Pharmacology to Payer: One Quantitative Drug Development Framework to Rule Them All

Speaker(s): Craig Rayner, Carl Kirkpatrick
Date: October 4, 2017
Time: 4 pm EDT
Duration: 1 hour

The traditional drug development paradigm draws the “finish line” before the payer. Regulatory approval leads directly to reimbursement by payers and patient access. Historically, payers had reluctantly accepted this paradigm and provided reimbursement with little influence on what they were receiving or whether they chose to accept it.

Today, the finishing line for novel drugs in Europe is different; navigating the payer landscape can take up to two years after attaining regulatory approval. This results in many patients experiencing unacceptable delays to accessing lifesaving medicines.

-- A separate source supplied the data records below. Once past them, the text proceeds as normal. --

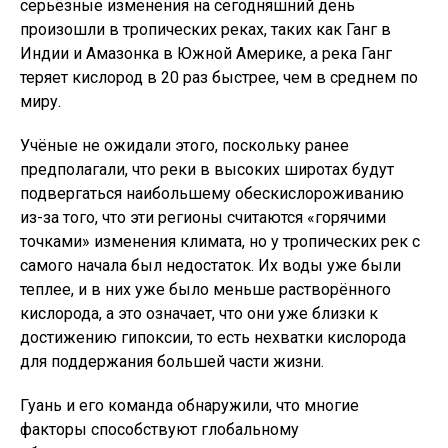
серьёзные изменения на сегодняшний день
произошли в тропических реках, таких как Ганг в
Индии и Амазонка в Южной Америке, а река Ганг
теряет кислород в 20 раз быстрее, чем в среднем по
миру.
Учёные не ожидали этого, поскольку ранее
предполагали, что реки в высоких широтах будут
подвергаться наибольшему обескислороживанию
из-за того, что эти регионы считаются «горячими
точками» изменения климата, но у тропических рек с
самого начала был недостаток. Их воды уже были
теплее, и в них уже было меньше растворённого
кислорода, а это означает, что они уже близки к
достижению гипоксии, то есть нехватки кислорода
для поддержания большей части жизни.
Гуань и его команда обнаружили, что многие
факторы способствуют глобальному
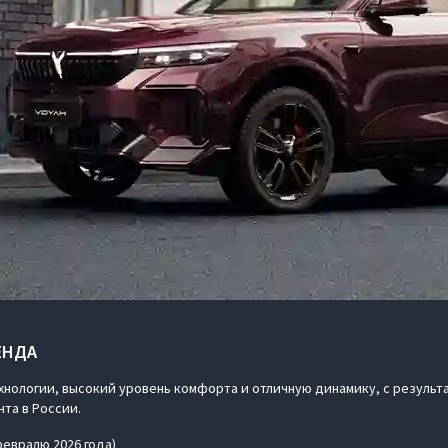
ЕНДА
нологии, высокий уровень комфорта и отличную динамику, с результа
нта в России.
февралю 2026 года)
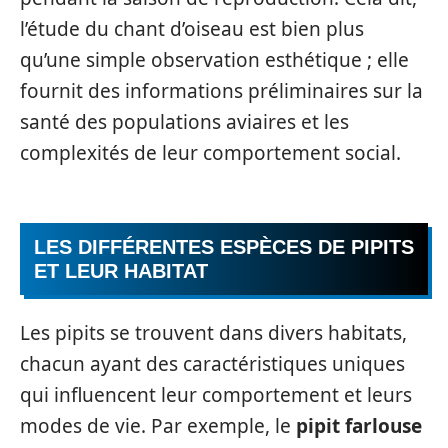
l’étude du chant d’oiseau est bien plus
qu’une simple observation esthétique ; elle
fournit des informations préliminaires sur la
santé des populations aviaires et les
complexités de leur comportement social.
LES DIFFÉRENTES ESPÈCES DE PIPITS
ET LEUR HABITAT
Les pipits se trouvent dans divers habitats,
chacun ayant des caractéristiques uniques
qui influencent leur comportement et leurs
modes de vie. Par exemple, le
pipit farlouse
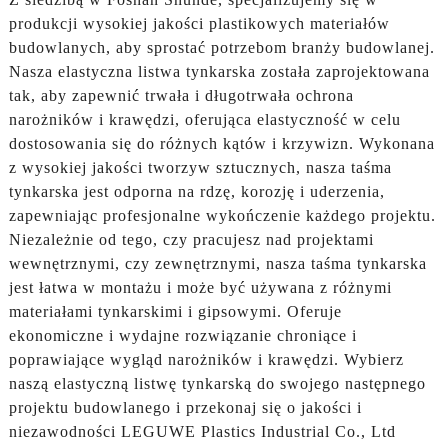
produkcji wysokiej jakości plastikowych materiałów
budowlanych, aby sprostać potrzebom branży budowlanej.
Nasza elastyczna listwa tynkarska została zaprojektowana
tak, aby zapewnić trwała i długotrwała ochrona
narożników i krawędzi, oferująca elastyczność w celu
dostosowania się do różnych kątów i krzywizn. Wykonana
z wysokiej jakości tworzyw sztucznych, nasza taśma
tynkarska jest odporna na rdzę, korozję i uderzenia,
zapewniając profesjonalne wykończenie każdego projektu.
Niezależnie od tego, czy pracujesz nad projektami
wewnętrznymi, czy zewnętrznymi, nasza taśma tynkarska
jest łatwa w montażu i może być używana z różnymi
materiałami tynkarskimi i gipsowymi. Oferuje
ekonomiczne i wydajne rozwiązanie chroniące i
poprawiające wygląd narożników i krawędzi. Wybierz
naszą elastyczną listwę tynkarską do swojego następnego
projektu budowlanego i przekonaj się o jakości i
niezawodności LEGUWE Plastics Industrial Co., Ltd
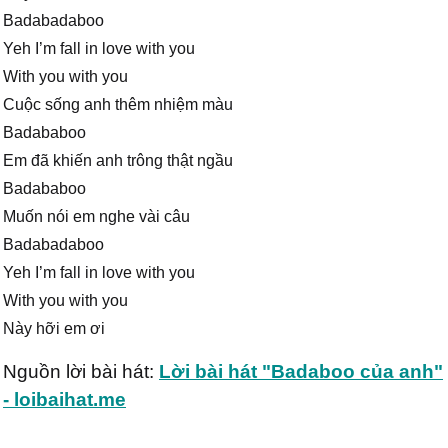
Badabadaboo
Yeh I’m fall in love with you
With you with you
Cuộc sống anh thêm nhiệm màu
Badababoo
Em đã khiến anh trông thật ngầu
Badababoo
Muốn nói em nghe vài câu
Badabadaboo
Yeh I’m fall in love with you
With you with you
Này hỡi em ơi
Nguồn lời bài hát:
Lời bài hát "Badaboo của anh"
- loibaihat.me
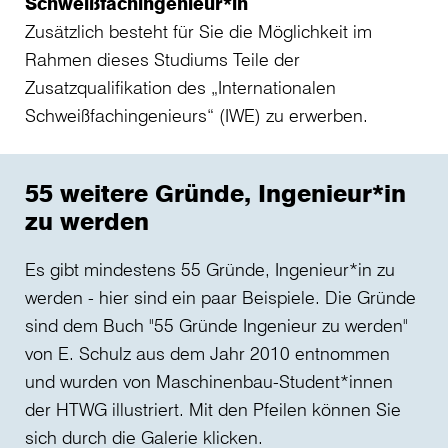
Schweißfachingenieur*in
Zusätzlich besteht für Sie die Möglichkeit im
Rahmen dieses Studiums Teile der
Zusatzqualifikation des „Internationalen
Schweißfachingenieurs“ (IWE) zu erwerben.
55 weitere Gründe, Ingenieur*in
zu werden
Es gibt mindestens 55 Gründe, Ingenieur*in zu
werden - hier sind ein paar Beispiele. Die Gründe
sind dem Buch "55 Gründe Ingenieur zu werden"
von E. Schulz aus dem Jahr 2010 entnommen
und wurden von Maschinenbau-Student*innen
der HTWG illustriert. Mit den Pfeilen können Sie
sich durch die Galerie klicken.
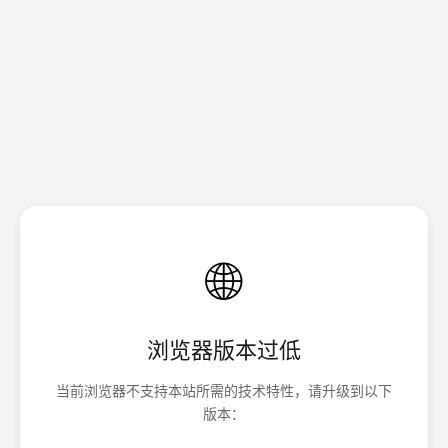
🌐
浏览器版本过低
当前浏览器不支持本站所需的技术特性，请升级到以下
版本：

It is assumed that by putting the patients’ needs first and working together that all stakeholders can benefit:

  • Sponsor—earlier certainty of a path to market and business case, earlier revenues through “provisional pricing”
  • Regulator—earlier alignment with regulatory requirements
  • Payer—earlier alignment with reimbursement requirements, opportunities to risk/cost share
  • Patient—earlier access to medicines

However, executing this collaboration is difficult due to challenges in communicating across different competencies and motivations. The goals of payers differ from that of patients, sponsors, and regulators.

Join this webinar with Drs. Carl Kirkpatrick and Craig Rayner to learn how “pharmacology to payer” (P2P) can be used as a quantitative framework that bridges the disciplines of pharmacology, epidemiology, and health economics to support meaningful dialogue between industry, regulators, and payers. Their thesis holds that if this quantitative framework could stand stakeholders’ scrutiny then its outputs would enable meaningful dialogue much earlier in the development process. The P2P framework has been applied to multiple indications in infectious diseases and is readily expandable across other diseases including dementia and multiple sclerosis. The approach may inform early target product profile (TPP) requirements for investigational drugs, procurement strategies, and strategic pricing and deployment decisions, including combination with adjacent non-therapeutic interventions.

By attending this webinar, you will learn why P2P offers an unprecedented opportunity to create impactful solutions that will help address market failures in drug development.

About Our Speakers

Dr. Craig Rayner has more than 15 years of drug development experience. His past appointments include leadership roles in Clinical Pharmacology and Early development (Roche), Clinical development (CSL-Behring), in Business Development/Licensing as Global Due Diligence Director (Roche) and as an academic researcher in clinical pharmacology and infectious disease research (Monash University). Dr. Rayner has extensive experience in early and late development of therapeutics, regulatory interaction experience with all major global health authorities, multiple filings and accountability for numerous due diligences, active support of negotiations, deal making and integration activities. He holds an Adjunct Associate Professorship in Pharmaceutical Science (Monash University), and is broadly published in clinical pharmacology and also infectious diseases.

Professor Carl Kirkpatrick is the Director of the Centre for Medicines Use and Safety, Faculty of Pharmacy and Pharmaceutical Sciences, Monash University. Since receiving his Doctor of Philosophy (Medicine) from the University of Otago (NZ) in 2002, Carl has worked at the University of Queensland and more recently Monash University. Carl has extensive knowledge in the area of PK/PD modeling and the factors that alter these processes, pre-clinical and clinical drug development, and clinical applications to optimization of therapy. He has worked on projects and produced publications across a number of therapeutic areas including diabetes, cardiovascular disease, cancer, aged/frailty, and infectious diseases (bacteria, viruses, and fungi).